UAVs were most often associated with the military. Drones are now also used in a wide range of civilian roles ranging from search and rescue, surveillance, traffic monitoring, weather monitoring and fire fighting to personal drones and business drone-based photography, as well as videography, agriculture and even delivery services.

Drone use is allowed in India, but there are several drone laws that need to be followed when flying in the country. Before flying a drone in India, there arefew poins we shold keep in mind.

  1. Don’t fly Drone
  • Over densely populated area
  • Within 5 km of airport
  • Within 5 km where aircrafts are operating
  • In sensitive area like govt. or military area
  • Within 50km from border
  • More than 500 meters into the sea, from the coastline.
  • 5km of Vijay Chowk in Delhi
  • Over National park or Wildlife Sanctuaries
  • From mobile platform like moving vehicle, ship of aircraft
  1. You must be at least 18 years old and have completed a training course

Though the  training requirements for remote pilots are not applicable for micro category UA & recreational flying.

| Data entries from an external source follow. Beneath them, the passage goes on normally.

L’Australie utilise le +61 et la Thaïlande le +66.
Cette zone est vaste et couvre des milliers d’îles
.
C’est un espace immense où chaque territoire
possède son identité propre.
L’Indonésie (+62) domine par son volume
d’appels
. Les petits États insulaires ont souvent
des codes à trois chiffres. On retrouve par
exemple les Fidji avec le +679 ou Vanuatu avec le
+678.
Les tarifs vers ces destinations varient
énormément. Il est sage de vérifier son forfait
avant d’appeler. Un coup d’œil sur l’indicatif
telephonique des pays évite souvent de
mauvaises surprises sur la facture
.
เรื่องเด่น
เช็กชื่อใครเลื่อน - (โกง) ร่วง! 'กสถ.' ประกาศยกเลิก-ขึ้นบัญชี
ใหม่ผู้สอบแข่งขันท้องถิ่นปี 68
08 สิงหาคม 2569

  1. Fly your drone in day light and in good weather as well as within visual line of sight
  2. A permit is required for commercial drone as well as recreational use in India.
  3. The owner/operator shall be responsible for the safe custody, security and access control of the UAS. In case of loss of UA, the operator shall report immediately to local administration/ police, BCAS and DGCA
  4. Operator shall ensure that no Radio Frequency Interference (RFI) is caused to air traffic operations and air navigation equipment.

Registration of Drones

The remote pilot must acquire the same level of training as the aircrew of a manned aircraft or a private pilot license holder. Such a requirement is unreasonable and may give rise to a situation, wherein despite legalizing civil use of drones in India we won’t find drone activities carried out due to the lack of trained remote pilots.

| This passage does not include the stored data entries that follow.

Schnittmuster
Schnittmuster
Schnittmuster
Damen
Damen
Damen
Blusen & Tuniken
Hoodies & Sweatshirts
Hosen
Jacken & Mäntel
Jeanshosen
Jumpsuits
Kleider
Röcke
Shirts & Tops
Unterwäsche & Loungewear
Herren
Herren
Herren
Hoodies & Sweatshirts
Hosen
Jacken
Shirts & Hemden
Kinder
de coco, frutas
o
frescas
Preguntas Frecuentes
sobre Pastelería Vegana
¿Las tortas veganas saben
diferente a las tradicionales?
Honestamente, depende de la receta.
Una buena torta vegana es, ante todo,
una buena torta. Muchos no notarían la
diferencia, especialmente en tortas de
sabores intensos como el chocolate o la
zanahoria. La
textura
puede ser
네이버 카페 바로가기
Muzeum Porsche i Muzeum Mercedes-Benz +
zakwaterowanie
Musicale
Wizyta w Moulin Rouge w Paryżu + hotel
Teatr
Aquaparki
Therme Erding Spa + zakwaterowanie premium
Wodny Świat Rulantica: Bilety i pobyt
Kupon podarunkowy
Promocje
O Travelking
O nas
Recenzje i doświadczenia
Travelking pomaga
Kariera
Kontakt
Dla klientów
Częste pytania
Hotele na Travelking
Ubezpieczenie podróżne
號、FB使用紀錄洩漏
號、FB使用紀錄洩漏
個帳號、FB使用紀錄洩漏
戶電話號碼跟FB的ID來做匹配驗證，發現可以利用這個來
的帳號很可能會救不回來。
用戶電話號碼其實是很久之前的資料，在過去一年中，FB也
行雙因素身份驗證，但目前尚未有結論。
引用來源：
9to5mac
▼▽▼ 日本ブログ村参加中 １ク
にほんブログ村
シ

Drones are broadly considered to fit the definition of aircraft as defined under rule 3(7) of the Aircraft Rules’ 1937 [5]. Rule 30 specifies that only those aircraft which satisfy the following conditions can be granted a certificate of registration of:

  • Which are owned by citizens of India
  • Company or corporation having its registered office in India and whose principal base of operation is within India.
  • The Central Government or the State Governments or any governmental companies can get their aircrafts registered.
  • Any company having its registered office outside India can get its aircraft registered if the aircraft is to be leased to any person falling in the first two categories.
  • Any person who is not a citizen of India but owns an aircraft or drone can get it registered to run a business in India.
  • Any company or corporation registered outside India but carrying business within India can also get its aircraft registered.

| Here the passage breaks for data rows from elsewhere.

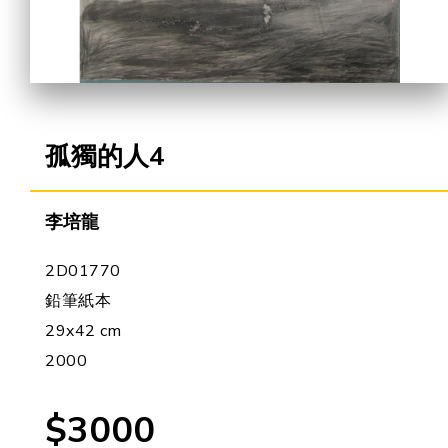
合作機會
孤獨的人4
李培龍
2D01770
鉛筆紙本
29x42 cm
2000
$3000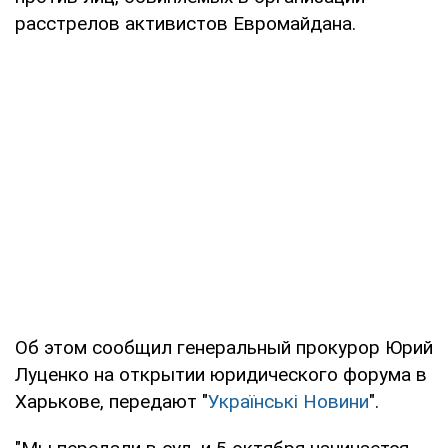
расстрелов активистов Евромайдана.
Об этом сообщил генеральный прокурор Юрий
Луценко на открытии юридического форума в
Харькове, передают "
Українські Новини
".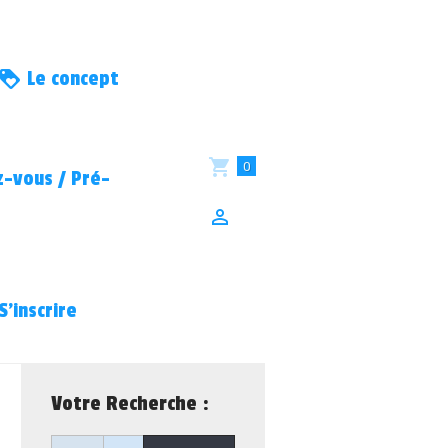
Le concept
0
-vous / Pré-
S’inscrire
Votre Recherche :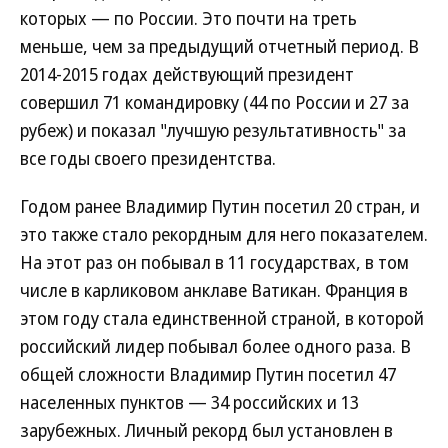
которых — по России. Это почти на треть
меньше, чем за предыдущий отчетный период. В
2014-2015 годах действующий президент
совершил 71 командировку (44 по России и 27 за
рубеж) и показал "лучшую результативность" за
все годы своего президентства.
Годом ранее Владимир Путин посетил 20 стран, и
это также стало рекордным для него показателем.
На этот раз он побывал в 11 государствах, в том
числе в карликовом анклаве Ватикан. Франция в
этом году стала единственной страной, в которой
российский лидер побывал более одного раза. В
общей сложности Владимир Путин посетил 47
населенных пунктов — 34 российских и 13
зарубежных. Личный рекорд был установлен в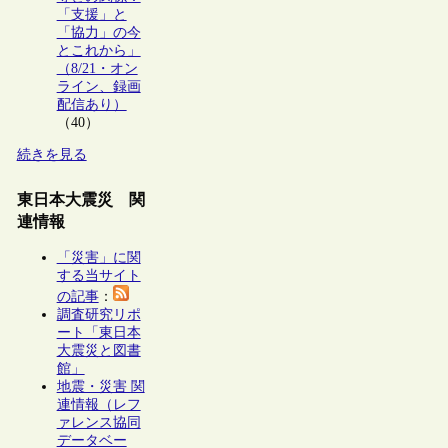
「支援」と
「協力」の今
とこれから」
（8/21・オン
ライン、録画
配信あり）
（40）
続きを見る
東日本大震災 関
連情報
「災害」に関
する当サイト
の記事
：
調査研究リポ
ート「東日本
大震災と図書
館」
地震・災害 関
連情報（レフ
ァレンス協同
データベー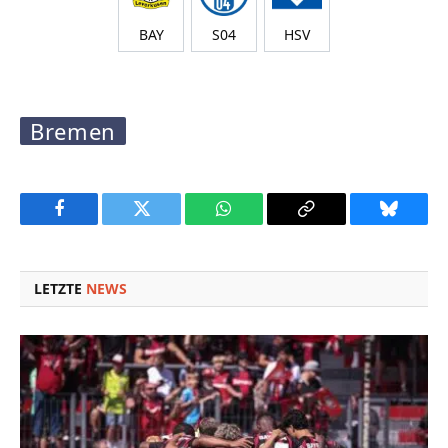
BAY
S04
HSV
Bremen
Facebook
Twitter
WhatsApp
Copy
Bluesky
Link
LETZTE
NEWS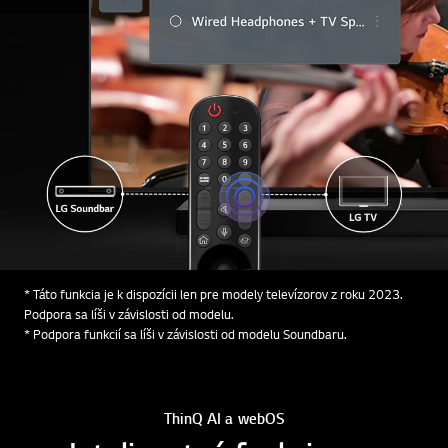
* Táto funkcia je k dispozícii len pre modely televízorov z roku 2023.
Podpora sa líši v závislosti od modelu.
* Podpora funkcií sa líši v závislosti od modelu Soundbaru.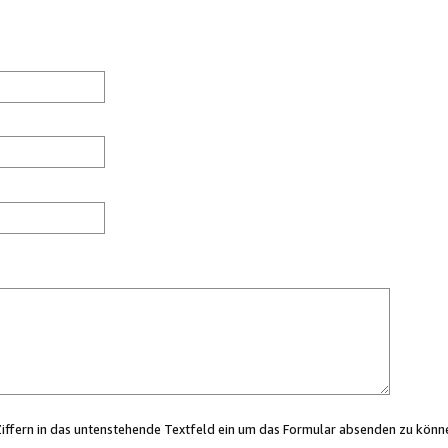
Ziffern in das untenstehende Textfeld ein um das Formular absenden zu könn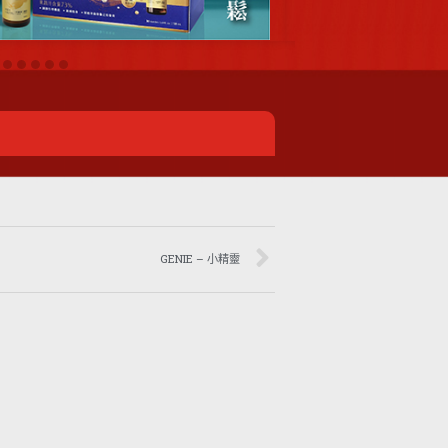
GENIE – 小精靈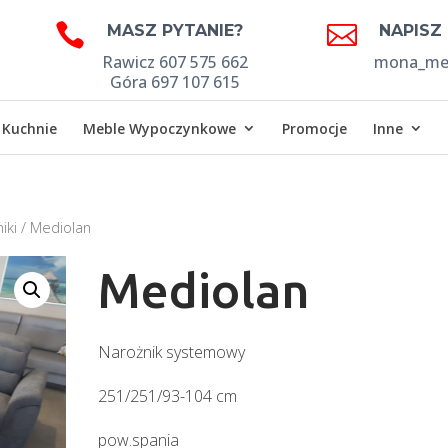


MASZ PYTANIE?
NAPISZ
Rawicz 607 575 662
mona_meb
Góra 697 107 615
Kuchnie
Meble Wypoczynkowe
Promocje
Inne
iki
/ Mediolan
Mediolan
Narożnik systemowy
251/251/93-104 cm
pow.spania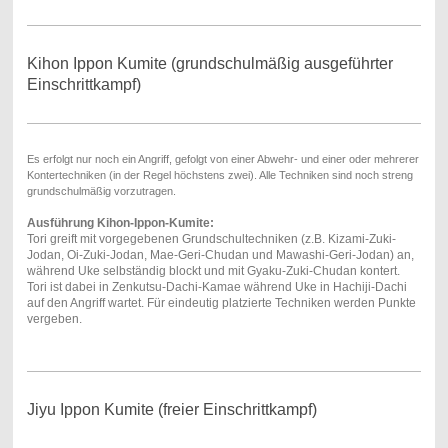
Kihon Ippon Kumite (grundschulmäßig ausgeführter
Einschrittkampf)
Es erfolgt nur noch ein Angriff, gefolgt von einer Abwehr- und einer oder mehrerer
Kontertechniken (in der Regel höchstens zwei). Alle Techniken sind noch streng
grundschulmäßig vorzutragen.
Ausführung Kihon-Ippon-Kumite:
Tori greift mit vorgegebenen Grundschultechniken (z.B. Kizami-Zuki-
Jodan, Oi-Zuki-Jodan, Mae-Geri-Chudan und Mawashi-Geri-Jodan) an,
während Uke selbständig blockt und mit Gyaku-Zuki-Chudan kontert.
Tori ist dabei in Zenkutsu-Dachi-Kamae während Uke in Hachiji-Dachi
auf den Angriff wartet. Für eindeutig platzierte Techniken werden Punkte
vergeben.
Jiyu Ippon Kumite (freier Einschrittkampf)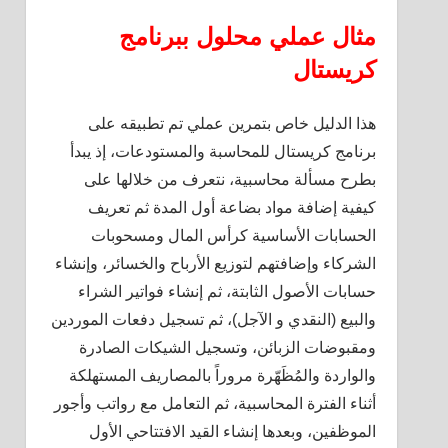
مثال عملي محلول ببرنامج
كريستال
هذا الدليل خاص بتمرين عملي تم تطبيقه على
برنامج كريستال للمحاسبة والمستودعات، إذ يبدأ
بطرح مسألة محاسبية، نتعرف من خلالها على
كيفية إضافة مواد بضاعة أول المدة ثم تعريف
الحسابات الأساسية كرأس المال ومسحوبات
الشركاء وإضافتهم لتوزيع الأرباح والخسائر، وإنشاء
حسابات الأصول الثابتة، ثم إنشاء فواتير الشراء
والبيع (النقدي و الآجل)، ثم تسجيل دفعات الموردين
ومقبوضات الزبائن، وتسجيل الشيكات الصادرة
والواردة والمُظَهّرة مروراً بالمصاريف المستهلكة
أثناء الفترة المحاسبية، ثم التعامل مع رواتب وأجور
الموظفين، وبعدها إنشاء القيد الافتتاحي الأول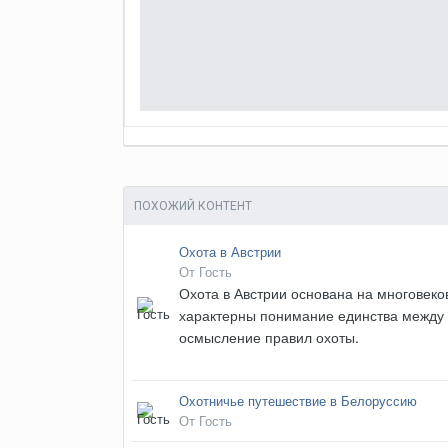
ПОХОЖИЙ КОНТЕНТ
Охота в Австрии
От Гость
Охота в Австрии основана на многовеко
характерны понимание единства между 
осмысление правил охоты.
Охотничье путешествие в Белоруссию
От Гость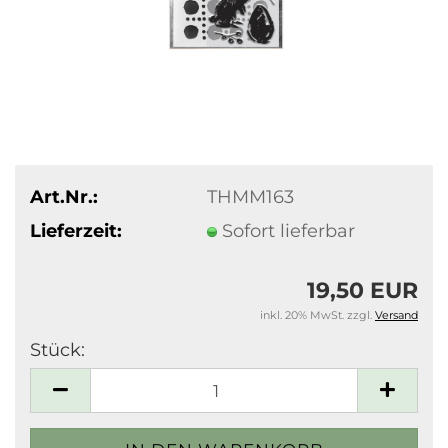
Art.Nr.:
THMM163
Lieferzeit:
Sofort lieferbar
19,50 EUR
inkl. 20% MwSt. zzgl.
Versand
Stück:
Stück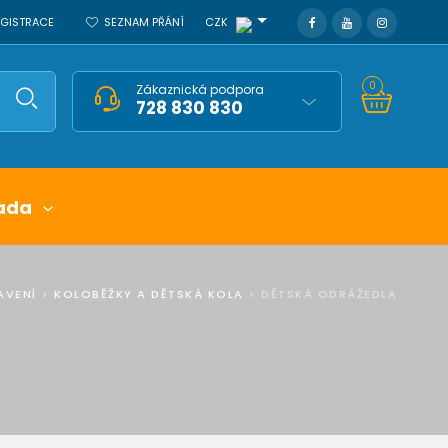
REGISTRACE
SEZNAM PŘÁNÍ
CZK
0
Zákaznická podpora
728 830 830
ada
AVENÍ
>
KOLOBĚŽKY A DĚTSKÁ KOLA
>
DĚTSKÁ ODRÁŽEDLA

The use of drones was mainly for military or defense purposes. Since gradually the purpose of its use shifted and drones were used for commercial purposes, the government saw a security threat from these UAVs thereby banning their flight without approval.


The UIN can be granted only to: a) a citizen of India; or b) a company or a body corporate provided that: i) it is registered and has its principal place of business within India; ii) its chairman and at least two-thirds of its directors are citizens of India; and, iii) its substantial ownership and effective control is vested in Indian nationals;

Following documents are required to be submitted to DGCA for issue of UIN:

  1. Address of Operator along with contact details with valid identity proof. In case of a company/organization, TIN number will be accepted;
  2. Purpose of operation of UA;
  3. Specification of UAS (manufacturer name, type, model number, year of manufacture, weight and size, type of propulsion system, flying capabilities in terms of maximum endurance, range and height, etc. including details of equipment);
  4. Verification of character and antecedents of the operator and remote pilots from local sub-divisional police office;
  5. Permission for all frequencies used in UAS operations from Department of Telecommunication (Wireless Planning and Coordination Wing);
  6. Copy of Unmanned Aircraft Flight Manual (UAFM);
  7. Copy of Manufacturer’s maintenance guidelines for UAS;


The operator having an UIN intended to conduct civil operation of a UA at or above 200ft AGL in uncontrolled airspace shall submit his application for UAOP to DGCA along with following documents:

  1. Permission from ANS provider (civil/defense);
  2. Permission of the land / property owner (when operated below 200 ft AGL and area used for take-off and landing of UA);
  3. Details of Remote Pilot(s) and training records;
  4. Insurance details if applicable;
  5. Security Clearance of firms/ operator of UA from BCAS

The application shall be submitted at least 90 days prior to actual conduct of UA operations to Director Regulations & Information (DRI), O/o DGCA for issue of UAOP

The UAOP shall contain at least the following information:

  1. Name and location (main place of business) of the operator;
  2. Date of issue and period of validity;
  3. Scope and description of the type of operations authorized;
  4. Area of operation;
  5. Type(s) of UA authorized for use;
  6. Unique Identification Number (UIN) of UA;
  7. Special limitations, if any (e.g. not over populous areas, etc.);
  8. List of approved personnel for operation of UAS (security clearance of personnel will be required); i) Insurance validity with respect to all liabilities;

Import permission shall be obtained from DGCA based on which DGFT shall provide licence for import of UAS


Section 287 of the IPC talks of “Negligent conduct on machinery.” When anyone uses any machine in a rash or negligent manner which endangers human life, they will be held liable for, “Negligent conduct with respect to machinery.” This section will be applicable in situations where a person if flying a drone and there occurs a technical failure because of which the drone crashes, thus causing risk to others. The punishment under this section is an imprisonment for six months with a fine of INR 1000.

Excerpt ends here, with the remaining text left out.